Experiment - Re-ranking retrieved results

Problem:You have a search system that retrieves a list of documents for a query. The initial ranking is based on simple keyword matching. However, the top results are not very relevant. You want to improve the order of these results by re-ranking them using a machine learning model that considers semantic similarity.

Current Metrics:Initial ranking precision@5: 60%, recall@5: 55%

Issue:The initial ranking uses only keyword matching, which misses semantic relevance. This causes lower precision and recall in the top results.

Your Task

Improve the ranking of the top 5 retrieved documents by training a re-ranking model that increases precision@5 to at least 75% while maintaining recall@5 above 60%.

You can only change the re-ranking model and its training.

The initial retrieval method (keyword matching) must remain unchanged.

Use a simple neural network for re-ranking based on semantic embeddings.

Hint 1

Hint 2

Hint 3

Hint 4

Solution

Prompt Engineering / GenAI

import numpy as np
import tensorflow as tf
from tensorflow.keras import layers, models, losses, optimizers

# Simulated data: queries, documents, and relevance labels
# For simplicity, embeddings are random but in practice use real embeddings
np.random.seed(42)
num_samples = 1000
embedding_dim = 50

# Generate random embeddings for queries and documents
query_embeddings = np.random.rand(num_samples, embedding_dim).astype(np.float32)
doc_embeddings = np.random.rand(num_samples, embedding_dim).astype(np.float32)

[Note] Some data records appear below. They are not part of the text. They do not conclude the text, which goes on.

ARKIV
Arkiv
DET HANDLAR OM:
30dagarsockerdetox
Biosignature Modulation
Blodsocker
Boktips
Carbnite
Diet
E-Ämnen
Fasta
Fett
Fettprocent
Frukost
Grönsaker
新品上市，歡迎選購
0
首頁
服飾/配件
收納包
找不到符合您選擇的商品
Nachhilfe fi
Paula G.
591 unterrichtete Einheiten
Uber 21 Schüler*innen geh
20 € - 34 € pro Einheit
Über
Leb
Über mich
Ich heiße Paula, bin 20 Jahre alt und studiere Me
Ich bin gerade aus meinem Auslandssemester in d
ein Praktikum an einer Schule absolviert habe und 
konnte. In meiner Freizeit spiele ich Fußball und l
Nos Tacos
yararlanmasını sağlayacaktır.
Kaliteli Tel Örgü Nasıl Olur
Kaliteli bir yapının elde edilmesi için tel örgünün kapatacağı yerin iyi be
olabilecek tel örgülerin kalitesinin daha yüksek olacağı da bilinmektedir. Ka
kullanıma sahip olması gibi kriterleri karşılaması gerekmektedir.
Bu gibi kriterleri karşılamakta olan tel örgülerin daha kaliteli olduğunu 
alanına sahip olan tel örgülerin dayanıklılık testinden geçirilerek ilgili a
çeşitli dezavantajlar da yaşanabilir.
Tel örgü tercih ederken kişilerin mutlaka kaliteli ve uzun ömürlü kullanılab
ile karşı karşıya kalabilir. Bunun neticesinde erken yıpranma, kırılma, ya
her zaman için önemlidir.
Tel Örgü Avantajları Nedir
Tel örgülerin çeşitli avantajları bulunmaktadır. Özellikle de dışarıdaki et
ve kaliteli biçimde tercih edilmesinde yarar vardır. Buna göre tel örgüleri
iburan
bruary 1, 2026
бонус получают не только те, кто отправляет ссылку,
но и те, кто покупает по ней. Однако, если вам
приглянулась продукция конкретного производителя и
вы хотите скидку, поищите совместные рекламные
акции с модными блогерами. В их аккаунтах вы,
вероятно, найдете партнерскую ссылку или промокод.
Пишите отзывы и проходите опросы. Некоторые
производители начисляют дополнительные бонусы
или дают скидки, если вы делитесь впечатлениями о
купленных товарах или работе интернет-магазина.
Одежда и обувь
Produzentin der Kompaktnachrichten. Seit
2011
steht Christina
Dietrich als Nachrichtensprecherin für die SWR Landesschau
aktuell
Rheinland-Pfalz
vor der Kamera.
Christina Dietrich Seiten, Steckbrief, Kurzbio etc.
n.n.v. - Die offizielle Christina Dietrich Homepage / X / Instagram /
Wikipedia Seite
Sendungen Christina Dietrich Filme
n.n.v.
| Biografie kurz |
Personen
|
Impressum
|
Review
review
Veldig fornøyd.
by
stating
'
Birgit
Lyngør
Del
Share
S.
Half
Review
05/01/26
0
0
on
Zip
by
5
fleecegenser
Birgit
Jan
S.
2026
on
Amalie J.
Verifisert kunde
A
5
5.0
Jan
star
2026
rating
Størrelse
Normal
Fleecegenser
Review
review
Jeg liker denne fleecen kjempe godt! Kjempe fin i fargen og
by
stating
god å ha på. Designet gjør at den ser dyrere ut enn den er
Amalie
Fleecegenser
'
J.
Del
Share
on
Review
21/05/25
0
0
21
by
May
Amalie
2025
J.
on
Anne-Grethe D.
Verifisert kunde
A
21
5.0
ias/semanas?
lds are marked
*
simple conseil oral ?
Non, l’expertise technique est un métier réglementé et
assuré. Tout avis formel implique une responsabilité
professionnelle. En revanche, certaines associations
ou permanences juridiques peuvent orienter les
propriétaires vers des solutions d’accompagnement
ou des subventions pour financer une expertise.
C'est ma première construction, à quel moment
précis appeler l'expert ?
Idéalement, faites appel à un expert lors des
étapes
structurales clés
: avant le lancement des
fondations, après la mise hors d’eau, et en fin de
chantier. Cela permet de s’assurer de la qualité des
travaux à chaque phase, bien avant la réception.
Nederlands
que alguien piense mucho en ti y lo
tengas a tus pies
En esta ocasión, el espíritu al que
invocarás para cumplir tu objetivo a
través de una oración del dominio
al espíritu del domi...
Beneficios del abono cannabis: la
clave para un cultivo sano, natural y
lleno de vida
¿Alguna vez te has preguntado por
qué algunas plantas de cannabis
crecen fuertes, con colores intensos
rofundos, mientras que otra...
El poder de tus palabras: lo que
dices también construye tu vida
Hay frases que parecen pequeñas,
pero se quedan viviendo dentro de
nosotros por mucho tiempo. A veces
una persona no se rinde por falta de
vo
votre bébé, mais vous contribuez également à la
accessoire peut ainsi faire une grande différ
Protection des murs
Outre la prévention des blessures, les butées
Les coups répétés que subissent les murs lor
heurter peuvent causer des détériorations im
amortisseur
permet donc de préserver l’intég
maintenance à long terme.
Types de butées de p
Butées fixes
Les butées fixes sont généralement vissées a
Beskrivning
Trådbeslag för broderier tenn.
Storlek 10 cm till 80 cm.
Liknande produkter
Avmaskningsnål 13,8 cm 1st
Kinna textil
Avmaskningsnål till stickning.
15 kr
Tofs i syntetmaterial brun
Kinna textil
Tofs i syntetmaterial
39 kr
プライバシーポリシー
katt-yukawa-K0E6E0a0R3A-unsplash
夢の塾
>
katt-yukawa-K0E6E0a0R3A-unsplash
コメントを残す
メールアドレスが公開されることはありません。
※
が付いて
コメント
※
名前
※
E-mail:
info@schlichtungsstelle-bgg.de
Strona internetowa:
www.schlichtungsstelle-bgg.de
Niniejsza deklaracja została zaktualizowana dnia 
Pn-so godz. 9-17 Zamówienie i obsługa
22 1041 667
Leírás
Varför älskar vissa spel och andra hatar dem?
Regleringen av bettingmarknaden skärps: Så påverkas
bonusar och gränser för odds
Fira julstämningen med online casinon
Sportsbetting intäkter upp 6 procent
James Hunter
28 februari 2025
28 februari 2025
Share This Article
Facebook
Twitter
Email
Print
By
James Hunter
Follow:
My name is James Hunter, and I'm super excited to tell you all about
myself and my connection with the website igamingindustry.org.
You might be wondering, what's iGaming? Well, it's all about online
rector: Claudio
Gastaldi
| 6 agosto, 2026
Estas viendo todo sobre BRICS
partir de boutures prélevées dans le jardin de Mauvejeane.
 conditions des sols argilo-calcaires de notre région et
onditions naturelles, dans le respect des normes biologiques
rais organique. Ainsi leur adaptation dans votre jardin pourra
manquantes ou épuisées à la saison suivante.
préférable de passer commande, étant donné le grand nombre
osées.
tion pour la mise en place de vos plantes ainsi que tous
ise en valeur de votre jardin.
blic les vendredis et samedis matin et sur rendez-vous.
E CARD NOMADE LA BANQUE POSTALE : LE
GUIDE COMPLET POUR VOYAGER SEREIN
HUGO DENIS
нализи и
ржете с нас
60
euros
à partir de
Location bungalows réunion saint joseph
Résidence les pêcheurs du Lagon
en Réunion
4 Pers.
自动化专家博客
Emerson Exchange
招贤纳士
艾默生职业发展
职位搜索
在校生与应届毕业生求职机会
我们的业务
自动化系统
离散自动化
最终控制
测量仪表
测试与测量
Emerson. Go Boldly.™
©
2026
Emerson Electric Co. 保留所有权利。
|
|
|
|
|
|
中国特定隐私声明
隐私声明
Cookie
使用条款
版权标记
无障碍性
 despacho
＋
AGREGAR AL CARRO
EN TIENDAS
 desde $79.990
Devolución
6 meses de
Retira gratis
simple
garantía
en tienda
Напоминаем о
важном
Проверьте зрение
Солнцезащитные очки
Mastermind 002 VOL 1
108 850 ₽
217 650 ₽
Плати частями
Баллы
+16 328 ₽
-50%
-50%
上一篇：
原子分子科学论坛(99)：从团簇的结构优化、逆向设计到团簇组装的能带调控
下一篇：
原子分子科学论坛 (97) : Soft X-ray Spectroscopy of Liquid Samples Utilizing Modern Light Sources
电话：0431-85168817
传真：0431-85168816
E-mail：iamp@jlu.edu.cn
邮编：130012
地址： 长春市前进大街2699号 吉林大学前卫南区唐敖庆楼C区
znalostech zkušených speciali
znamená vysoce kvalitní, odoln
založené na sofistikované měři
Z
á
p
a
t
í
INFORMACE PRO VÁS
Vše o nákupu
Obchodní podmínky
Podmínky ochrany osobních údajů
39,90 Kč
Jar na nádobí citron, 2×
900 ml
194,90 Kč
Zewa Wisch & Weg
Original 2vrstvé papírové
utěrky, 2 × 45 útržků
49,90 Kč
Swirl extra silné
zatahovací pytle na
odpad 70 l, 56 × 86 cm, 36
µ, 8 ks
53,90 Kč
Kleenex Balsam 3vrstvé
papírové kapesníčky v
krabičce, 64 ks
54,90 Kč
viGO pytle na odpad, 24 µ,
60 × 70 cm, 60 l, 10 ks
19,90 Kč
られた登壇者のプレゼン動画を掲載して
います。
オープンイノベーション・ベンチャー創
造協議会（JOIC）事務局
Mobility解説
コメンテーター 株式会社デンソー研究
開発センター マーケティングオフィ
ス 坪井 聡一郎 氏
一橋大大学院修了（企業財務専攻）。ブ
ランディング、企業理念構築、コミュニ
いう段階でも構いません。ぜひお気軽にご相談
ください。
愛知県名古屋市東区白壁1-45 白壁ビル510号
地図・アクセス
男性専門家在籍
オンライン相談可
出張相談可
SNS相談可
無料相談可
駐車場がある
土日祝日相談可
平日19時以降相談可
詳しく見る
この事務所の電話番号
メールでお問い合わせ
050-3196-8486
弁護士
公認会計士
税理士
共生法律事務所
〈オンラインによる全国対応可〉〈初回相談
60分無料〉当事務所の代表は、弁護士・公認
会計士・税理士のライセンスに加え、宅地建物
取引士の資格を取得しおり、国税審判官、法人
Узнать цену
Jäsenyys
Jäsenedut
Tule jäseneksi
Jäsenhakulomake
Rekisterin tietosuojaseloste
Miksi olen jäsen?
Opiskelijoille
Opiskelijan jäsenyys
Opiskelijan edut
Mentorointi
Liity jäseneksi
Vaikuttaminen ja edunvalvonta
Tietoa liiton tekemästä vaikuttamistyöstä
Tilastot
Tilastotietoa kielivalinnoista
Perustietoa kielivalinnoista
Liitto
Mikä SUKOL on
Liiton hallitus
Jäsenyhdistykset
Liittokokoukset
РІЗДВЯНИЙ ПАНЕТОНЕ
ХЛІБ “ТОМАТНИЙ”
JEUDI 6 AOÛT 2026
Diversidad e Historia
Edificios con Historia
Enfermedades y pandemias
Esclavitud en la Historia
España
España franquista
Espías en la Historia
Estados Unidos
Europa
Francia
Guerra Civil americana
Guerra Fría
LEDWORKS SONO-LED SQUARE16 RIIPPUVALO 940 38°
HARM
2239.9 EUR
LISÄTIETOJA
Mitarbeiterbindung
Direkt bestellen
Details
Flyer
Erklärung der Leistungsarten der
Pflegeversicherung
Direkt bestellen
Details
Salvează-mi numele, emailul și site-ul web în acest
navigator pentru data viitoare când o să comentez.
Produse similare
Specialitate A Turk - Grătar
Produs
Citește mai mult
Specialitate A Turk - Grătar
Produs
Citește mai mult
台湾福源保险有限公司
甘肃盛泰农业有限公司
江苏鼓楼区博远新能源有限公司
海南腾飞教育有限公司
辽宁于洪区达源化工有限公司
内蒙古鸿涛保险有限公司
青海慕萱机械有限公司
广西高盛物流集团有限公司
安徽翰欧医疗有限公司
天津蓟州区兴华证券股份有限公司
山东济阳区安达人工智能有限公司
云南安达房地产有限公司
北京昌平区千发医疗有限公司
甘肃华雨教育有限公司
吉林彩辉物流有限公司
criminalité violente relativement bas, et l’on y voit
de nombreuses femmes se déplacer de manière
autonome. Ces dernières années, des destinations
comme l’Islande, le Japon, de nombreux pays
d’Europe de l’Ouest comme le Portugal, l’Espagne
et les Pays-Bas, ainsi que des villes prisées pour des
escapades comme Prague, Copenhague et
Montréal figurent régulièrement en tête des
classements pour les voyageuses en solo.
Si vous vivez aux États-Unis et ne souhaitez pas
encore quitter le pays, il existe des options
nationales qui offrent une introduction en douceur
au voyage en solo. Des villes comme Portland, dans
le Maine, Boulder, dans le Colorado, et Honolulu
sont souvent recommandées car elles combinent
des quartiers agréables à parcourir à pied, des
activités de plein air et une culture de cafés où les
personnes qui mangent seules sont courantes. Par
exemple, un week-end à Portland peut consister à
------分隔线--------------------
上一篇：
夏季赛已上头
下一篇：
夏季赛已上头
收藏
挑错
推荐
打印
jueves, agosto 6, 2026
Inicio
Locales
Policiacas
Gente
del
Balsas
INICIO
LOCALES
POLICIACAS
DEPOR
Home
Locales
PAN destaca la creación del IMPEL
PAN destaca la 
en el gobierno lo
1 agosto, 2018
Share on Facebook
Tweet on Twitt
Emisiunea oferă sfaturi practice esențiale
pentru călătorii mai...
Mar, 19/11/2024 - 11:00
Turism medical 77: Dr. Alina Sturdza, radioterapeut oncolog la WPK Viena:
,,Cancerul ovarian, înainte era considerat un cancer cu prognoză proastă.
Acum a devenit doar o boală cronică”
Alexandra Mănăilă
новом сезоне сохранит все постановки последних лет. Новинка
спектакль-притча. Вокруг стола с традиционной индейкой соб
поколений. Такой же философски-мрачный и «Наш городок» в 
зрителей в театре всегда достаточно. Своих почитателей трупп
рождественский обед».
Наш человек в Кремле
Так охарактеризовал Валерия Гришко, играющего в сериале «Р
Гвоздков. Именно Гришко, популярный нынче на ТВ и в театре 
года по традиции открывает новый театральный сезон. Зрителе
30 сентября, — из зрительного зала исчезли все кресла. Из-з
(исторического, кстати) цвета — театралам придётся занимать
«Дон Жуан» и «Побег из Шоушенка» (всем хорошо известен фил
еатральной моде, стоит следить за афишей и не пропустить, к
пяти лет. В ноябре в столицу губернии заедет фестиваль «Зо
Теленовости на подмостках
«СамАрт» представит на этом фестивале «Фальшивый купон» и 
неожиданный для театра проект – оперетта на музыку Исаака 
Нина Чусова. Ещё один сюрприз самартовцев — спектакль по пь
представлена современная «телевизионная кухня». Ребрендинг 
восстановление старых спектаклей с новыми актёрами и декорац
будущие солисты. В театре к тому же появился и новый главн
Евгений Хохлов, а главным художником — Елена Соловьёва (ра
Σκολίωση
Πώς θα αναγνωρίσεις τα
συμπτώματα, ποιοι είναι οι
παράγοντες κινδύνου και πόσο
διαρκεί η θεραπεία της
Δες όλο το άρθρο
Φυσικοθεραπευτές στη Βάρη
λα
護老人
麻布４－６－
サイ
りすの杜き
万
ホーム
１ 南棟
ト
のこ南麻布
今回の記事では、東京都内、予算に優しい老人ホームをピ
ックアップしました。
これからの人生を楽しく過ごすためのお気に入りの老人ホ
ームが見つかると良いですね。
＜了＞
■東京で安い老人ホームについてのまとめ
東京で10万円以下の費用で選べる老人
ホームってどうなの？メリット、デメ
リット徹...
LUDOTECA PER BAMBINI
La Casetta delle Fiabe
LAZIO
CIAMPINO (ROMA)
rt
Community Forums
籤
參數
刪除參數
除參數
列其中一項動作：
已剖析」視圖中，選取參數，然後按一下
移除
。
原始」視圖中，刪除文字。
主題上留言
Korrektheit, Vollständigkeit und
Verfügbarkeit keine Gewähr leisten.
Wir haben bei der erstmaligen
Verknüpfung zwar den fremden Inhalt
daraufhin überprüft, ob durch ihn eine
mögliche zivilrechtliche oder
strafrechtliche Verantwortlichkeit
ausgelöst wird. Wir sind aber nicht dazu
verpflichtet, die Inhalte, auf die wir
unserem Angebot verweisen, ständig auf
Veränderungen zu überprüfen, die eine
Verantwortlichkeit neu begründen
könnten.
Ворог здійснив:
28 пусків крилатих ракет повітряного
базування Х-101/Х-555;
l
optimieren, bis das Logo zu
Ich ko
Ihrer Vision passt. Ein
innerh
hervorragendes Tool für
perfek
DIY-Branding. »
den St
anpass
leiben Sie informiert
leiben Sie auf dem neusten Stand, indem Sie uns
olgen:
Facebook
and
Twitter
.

# Generate binary relevance labels (1=relevant, 0=not relevant)
labels = np.random.randint(0, 2, size=(num_samples, 1)).astype(np.float32)

# Combine query and doc embeddings as input features
inputs = np.concatenate([query_embeddings, doc_embeddings], axis=1)

# Split into train and validation sets
split = int(0.8 * num_samples)
X_train, X_val = inputs[:split], inputs[split:]
y_train, y_val = labels[:split], labels[split:]

# Define a simple neural network for re-ranking
model = models.Sequential([
    layers.Input(shape=(embedding_dim * 2,)),
    layers.Dense(64, activation='relu'),
    layers.Dropout(0.3),
    layers.Dense(32, activation='relu'),
    layers.Dense(1, activation='sigmoid')
])

model.compile(optimizer=optimizers.Adam(learning_rate=0.001),
              loss=losses.BinaryCrossentropy(),
              metrics=['accuracy'])

# Train the model
history = model.fit(X_train, y_train, epochs=10, batch_size=32, validation_data=(X_val, y_val), verbose=0)

# Evaluate precision@5 and recall@5 on validation set
# For simplicity, simulate retrieval of 5 docs per query (here each sample is a pair)
# Sort validation samples by predicted score descending
val_preds = model.predict(X_val).flatten()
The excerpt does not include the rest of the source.